Retype the lines of the listing below exactly, but only those from the one containing "POLDA SULTRA" through the last line; pictures stay out.

☆ ☆ ☆ ☆ ☆ ☆ ☆

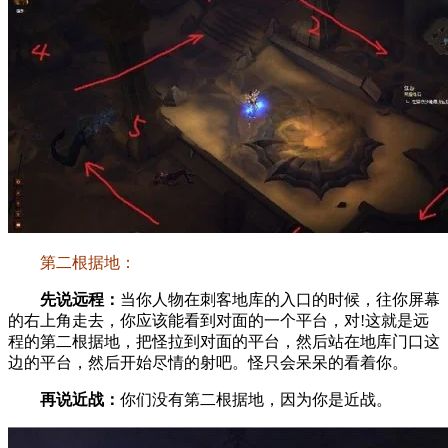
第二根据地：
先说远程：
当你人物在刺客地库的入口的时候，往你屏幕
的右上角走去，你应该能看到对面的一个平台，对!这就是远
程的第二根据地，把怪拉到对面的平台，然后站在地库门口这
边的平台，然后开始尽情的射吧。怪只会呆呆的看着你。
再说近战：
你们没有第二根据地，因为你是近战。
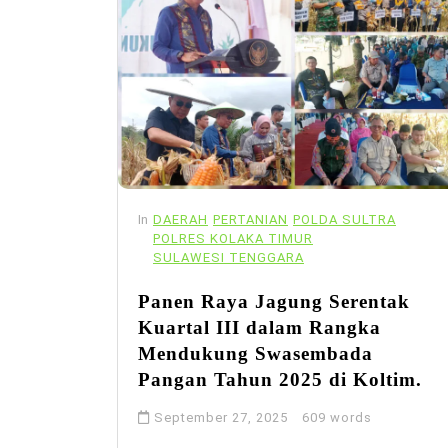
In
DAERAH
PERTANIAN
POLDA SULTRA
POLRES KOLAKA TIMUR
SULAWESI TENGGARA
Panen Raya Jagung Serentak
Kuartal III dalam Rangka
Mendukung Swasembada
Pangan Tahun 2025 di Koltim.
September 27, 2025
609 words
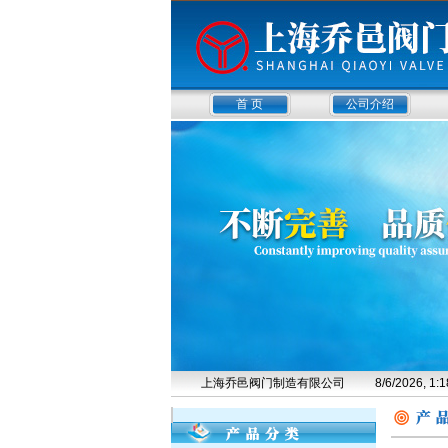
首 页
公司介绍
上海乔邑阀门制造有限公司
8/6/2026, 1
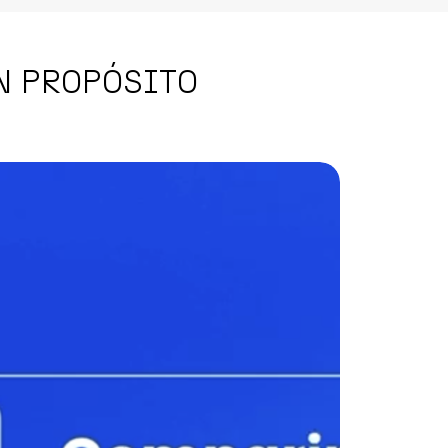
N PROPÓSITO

☆ ☆ ☆ ☆ ☆ ☆ ☆

### WRITTEN SOLUTION
POLDA SULTRA
POLRES KOLAKA TIMUR
SULAWESI TENGGARA
Panen Raya Jagung Serentak
Kuartal III dalam Rangka
Mendukung Swasembada
Pangan Tahun 2025 di Koltim.
September 27, 2025
609 words
首 页
公司介绍
上海乔邑阀门制造有限公司
8/6/2026, 1
N PROPÓSITO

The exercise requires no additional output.